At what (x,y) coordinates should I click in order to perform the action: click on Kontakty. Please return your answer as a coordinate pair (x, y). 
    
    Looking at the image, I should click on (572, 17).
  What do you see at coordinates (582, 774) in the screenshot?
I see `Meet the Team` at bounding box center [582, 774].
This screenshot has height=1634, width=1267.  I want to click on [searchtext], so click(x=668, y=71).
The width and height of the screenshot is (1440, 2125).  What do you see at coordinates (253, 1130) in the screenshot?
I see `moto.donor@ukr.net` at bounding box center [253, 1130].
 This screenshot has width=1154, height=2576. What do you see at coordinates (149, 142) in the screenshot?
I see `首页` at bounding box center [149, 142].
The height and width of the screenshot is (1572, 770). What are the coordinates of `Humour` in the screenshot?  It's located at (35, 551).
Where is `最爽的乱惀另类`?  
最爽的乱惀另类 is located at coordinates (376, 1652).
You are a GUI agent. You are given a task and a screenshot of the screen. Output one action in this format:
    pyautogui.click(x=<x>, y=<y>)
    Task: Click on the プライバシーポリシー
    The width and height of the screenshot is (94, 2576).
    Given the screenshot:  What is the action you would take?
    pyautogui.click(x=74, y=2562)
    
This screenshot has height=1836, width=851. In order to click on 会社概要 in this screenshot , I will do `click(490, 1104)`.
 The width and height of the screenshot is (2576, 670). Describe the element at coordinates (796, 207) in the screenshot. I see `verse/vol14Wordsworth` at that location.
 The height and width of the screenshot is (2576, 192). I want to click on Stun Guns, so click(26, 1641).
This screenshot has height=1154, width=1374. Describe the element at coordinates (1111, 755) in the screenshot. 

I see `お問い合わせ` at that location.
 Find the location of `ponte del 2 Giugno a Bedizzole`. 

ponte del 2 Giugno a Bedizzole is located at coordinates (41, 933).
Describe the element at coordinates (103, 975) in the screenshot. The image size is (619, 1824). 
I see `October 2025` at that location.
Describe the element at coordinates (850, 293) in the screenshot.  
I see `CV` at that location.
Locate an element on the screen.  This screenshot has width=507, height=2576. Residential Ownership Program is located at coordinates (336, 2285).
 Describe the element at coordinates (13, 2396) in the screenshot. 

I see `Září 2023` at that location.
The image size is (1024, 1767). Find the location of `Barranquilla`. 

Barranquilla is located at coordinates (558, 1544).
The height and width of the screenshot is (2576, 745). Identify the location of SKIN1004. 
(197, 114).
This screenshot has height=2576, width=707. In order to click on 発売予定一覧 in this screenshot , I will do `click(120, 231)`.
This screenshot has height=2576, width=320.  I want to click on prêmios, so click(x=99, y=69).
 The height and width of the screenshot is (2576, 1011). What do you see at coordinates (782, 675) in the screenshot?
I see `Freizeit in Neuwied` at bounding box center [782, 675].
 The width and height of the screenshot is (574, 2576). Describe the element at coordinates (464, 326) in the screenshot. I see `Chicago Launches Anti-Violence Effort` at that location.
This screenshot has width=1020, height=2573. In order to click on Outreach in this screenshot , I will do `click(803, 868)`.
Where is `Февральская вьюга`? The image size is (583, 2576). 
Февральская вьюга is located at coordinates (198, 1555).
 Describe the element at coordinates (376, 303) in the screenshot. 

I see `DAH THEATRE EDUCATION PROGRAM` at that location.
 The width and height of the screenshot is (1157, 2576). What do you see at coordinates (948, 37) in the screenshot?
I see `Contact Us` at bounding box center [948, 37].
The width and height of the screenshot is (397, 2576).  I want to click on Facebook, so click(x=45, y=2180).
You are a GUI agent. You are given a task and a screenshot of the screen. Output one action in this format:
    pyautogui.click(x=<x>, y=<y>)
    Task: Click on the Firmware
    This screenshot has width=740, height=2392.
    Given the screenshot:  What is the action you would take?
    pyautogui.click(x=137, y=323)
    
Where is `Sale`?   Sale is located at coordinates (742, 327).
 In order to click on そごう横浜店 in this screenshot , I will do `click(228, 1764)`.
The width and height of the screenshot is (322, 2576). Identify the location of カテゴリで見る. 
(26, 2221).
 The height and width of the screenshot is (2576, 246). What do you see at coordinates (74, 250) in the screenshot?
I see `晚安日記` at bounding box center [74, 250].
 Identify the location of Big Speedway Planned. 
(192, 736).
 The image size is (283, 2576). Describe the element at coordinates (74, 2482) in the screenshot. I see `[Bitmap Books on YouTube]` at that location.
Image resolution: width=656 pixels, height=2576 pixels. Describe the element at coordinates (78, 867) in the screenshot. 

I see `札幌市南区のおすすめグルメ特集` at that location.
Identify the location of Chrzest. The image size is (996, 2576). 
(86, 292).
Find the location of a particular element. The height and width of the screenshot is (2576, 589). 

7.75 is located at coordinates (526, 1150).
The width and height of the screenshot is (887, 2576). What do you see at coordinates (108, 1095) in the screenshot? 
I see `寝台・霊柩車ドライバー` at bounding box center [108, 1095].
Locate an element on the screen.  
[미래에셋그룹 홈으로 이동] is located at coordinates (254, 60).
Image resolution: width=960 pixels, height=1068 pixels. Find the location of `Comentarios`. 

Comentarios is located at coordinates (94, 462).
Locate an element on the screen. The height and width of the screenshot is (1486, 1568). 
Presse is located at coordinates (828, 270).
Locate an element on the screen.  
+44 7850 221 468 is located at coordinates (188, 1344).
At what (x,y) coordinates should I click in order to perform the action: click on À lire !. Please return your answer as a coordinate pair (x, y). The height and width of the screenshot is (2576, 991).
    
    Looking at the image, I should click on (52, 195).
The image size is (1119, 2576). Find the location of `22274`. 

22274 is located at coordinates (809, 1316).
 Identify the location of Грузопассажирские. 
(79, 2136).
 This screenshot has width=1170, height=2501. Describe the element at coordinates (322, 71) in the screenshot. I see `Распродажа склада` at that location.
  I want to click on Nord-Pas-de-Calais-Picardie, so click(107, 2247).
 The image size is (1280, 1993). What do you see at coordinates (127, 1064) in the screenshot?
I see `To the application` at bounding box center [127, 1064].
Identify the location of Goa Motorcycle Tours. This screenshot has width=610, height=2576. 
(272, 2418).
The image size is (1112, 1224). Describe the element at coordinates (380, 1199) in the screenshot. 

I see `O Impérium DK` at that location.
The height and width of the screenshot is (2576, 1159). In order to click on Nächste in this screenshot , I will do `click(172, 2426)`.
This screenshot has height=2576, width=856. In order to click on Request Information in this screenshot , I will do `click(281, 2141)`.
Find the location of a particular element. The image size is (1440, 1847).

┄┄┄┄┄┄┄┄┄┄

Work to complete: Retype all the material above precisely, with no line left out.

Reply:
At what (x,y) coordinates should I click in order to perform the action: click on Kontakty. Please return your answer as a coordinate pair (x, y). 
    
    Looking at the image, I should click on (572, 17).
  What do you see at coordinates (582, 774) in the screenshot?
I see `Meet the Team` at bounding box center [582, 774].
This screenshot has height=1634, width=1267.  I want to click on [searchtext], so click(x=668, y=71).
The width and height of the screenshot is (1440, 2125).  What do you see at coordinates (253, 1130) in the screenshot?
I see `moto.donor@ukr.net` at bounding box center [253, 1130].
 This screenshot has width=1154, height=2576. What do you see at coordinates (149, 142) in the screenshot?
I see `首页` at bounding box center [149, 142].
The height and width of the screenshot is (1572, 770). What are the coordinates of `Humour` in the screenshot?  It's located at (35, 551).
Where is `最爽的乱惀另类`?  
最爽的乱惀另类 is located at coordinates (376, 1652).
You are a GUI agent. You are given a task and a screenshot of the screen. Output one action in this format:
    pyautogui.click(x=<x>, y=<y>)
    Task: Click on the プライバシーポリシー
    The width and height of the screenshot is (94, 2576).
    Given the screenshot:  What is the action you would take?
    pyautogui.click(x=74, y=2562)
    
This screenshot has height=1836, width=851. In order to click on 会社概要 in this screenshot , I will do `click(490, 1104)`.
 The width and height of the screenshot is (2576, 670). Describe the element at coordinates (796, 207) in the screenshot. I see `verse/vol14Wordsworth` at that location.
 The height and width of the screenshot is (2576, 192). I want to click on Stun Guns, so click(26, 1641).
This screenshot has height=1154, width=1374. Describe the element at coordinates (1111, 755) in the screenshot. 

I see `お問い合わせ` at that location.
 Find the location of `ponte del 2 Giugno a Bedizzole`. 

ponte del 2 Giugno a Bedizzole is located at coordinates (41, 933).
Describe the element at coordinates (103, 975) in the screenshot. The image size is (619, 1824). 
I see `October 2025` at that location.
Describe the element at coordinates (850, 293) in the screenshot.  
I see `CV` at that location.
Locate an element on the screen.  This screenshot has width=507, height=2576. Residential Ownership Program is located at coordinates (336, 2285).
 Describe the element at coordinates (13, 2396) in the screenshot. 

I see `Září 2023` at that location.
The image size is (1024, 1767). Find the location of `Barranquilla`. 

Barranquilla is located at coordinates (558, 1544).
The height and width of the screenshot is (2576, 745). Identify the location of SKIN1004. 
(197, 114).
This screenshot has height=2576, width=707. In order to click on 発売予定一覧 in this screenshot , I will do `click(120, 231)`.
This screenshot has height=2576, width=320.  I want to click on prêmios, so click(x=99, y=69).
 The height and width of the screenshot is (2576, 1011). What do you see at coordinates (782, 675) in the screenshot?
I see `Freizeit in Neuwied` at bounding box center [782, 675].
 The width and height of the screenshot is (574, 2576). Describe the element at coordinates (464, 326) in the screenshot. I see `Chicago Launches Anti-Violence Effort` at that location.
This screenshot has width=1020, height=2573. In order to click on Outreach in this screenshot , I will do `click(803, 868)`.
Where is `Февральская вьюга`? The image size is (583, 2576). 
Февральская вьюга is located at coordinates (198, 1555).
 Describe the element at coordinates (376, 303) in the screenshot. 

I see `DAH THEATRE EDUCATION PROGRAM` at that location.
 The width and height of the screenshot is (1157, 2576). What do you see at coordinates (948, 37) in the screenshot?
I see `Contact Us` at bounding box center [948, 37].
The width and height of the screenshot is (397, 2576).  I want to click on Facebook, so click(x=45, y=2180).
You are a GUI agent. You are given a task and a screenshot of the screen. Output one action in this format:
    pyautogui.click(x=<x>, y=<y>)
    Task: Click on the Firmware
    This screenshot has width=740, height=2392.
    Given the screenshot:  What is the action you would take?
    pyautogui.click(x=137, y=323)
    
Where is `Sale`?   Sale is located at coordinates (742, 327).
 In order to click on そごう横浜店 in this screenshot , I will do `click(228, 1764)`.
The width and height of the screenshot is (322, 2576). Identify the location of カテゴリで見る. 
(26, 2221).
 The height and width of the screenshot is (2576, 246). What do you see at coordinates (74, 250) in the screenshot?
I see `晚安日記` at bounding box center [74, 250].
 Identify the location of Big Speedway Planned. 
(192, 736).
 The image size is (283, 2576). Describe the element at coordinates (74, 2482) in the screenshot. I see `[Bitmap Books on YouTube]` at that location.
Image resolution: width=656 pixels, height=2576 pixels. Describe the element at coordinates (78, 867) in the screenshot. 

I see `札幌市南区のおすすめグルメ特集` at that location.
Identify the location of Chrzest. The image size is (996, 2576). 
(86, 292).
Find the location of a particular element. The height and width of the screenshot is (2576, 589). 

7.75 is located at coordinates (526, 1150).
The width and height of the screenshot is (887, 2576). What do you see at coordinates (108, 1095) in the screenshot? 
I see `寝台・霊柩車ドライバー` at bounding box center [108, 1095].
Locate an element on the screen.  
[미래에셋그룹 홈으로 이동] is located at coordinates (254, 60).
Image resolution: width=960 pixels, height=1068 pixels. Find the location of `Comentarios`. 

Comentarios is located at coordinates (94, 462).
Locate an element on the screen. The height and width of the screenshot is (1486, 1568). 
Presse is located at coordinates (828, 270).
Locate an element on the screen.  
+44 7850 221 468 is located at coordinates (188, 1344).
At what (x,y) coordinates should I click in order to perform the action: click on À lire !. Please return your answer as a coordinate pair (x, y). The height and width of the screenshot is (2576, 991).
    
    Looking at the image, I should click on (52, 195).
The image size is (1119, 2576). Find the location of `22274`. 

22274 is located at coordinates (809, 1316).
 Identify the location of Грузопассажирские. 
(79, 2136).
 This screenshot has width=1170, height=2501. Describe the element at coordinates (322, 71) in the screenshot. I see `Распродажа склада` at that location.
  I want to click on Nord-Pas-de-Calais-Picardie, so click(107, 2247).
 The image size is (1280, 1993). What do you see at coordinates (127, 1064) in the screenshot?
I see `To the application` at bounding box center [127, 1064].
Identify the location of Goa Motorcycle Tours. This screenshot has width=610, height=2576. 
(272, 2418).
The image size is (1112, 1224). Describe the element at coordinates (380, 1199) in the screenshot. 

I see `O Impérium DK` at that location.
The height and width of the screenshot is (2576, 1159). In order to click on Nächste in this screenshot , I will do `click(172, 2426)`.
This screenshot has height=2576, width=856. In order to click on Request Information in this screenshot , I will do `click(281, 2141)`.
Find the location of a particular element. The image size is (1440, 1847).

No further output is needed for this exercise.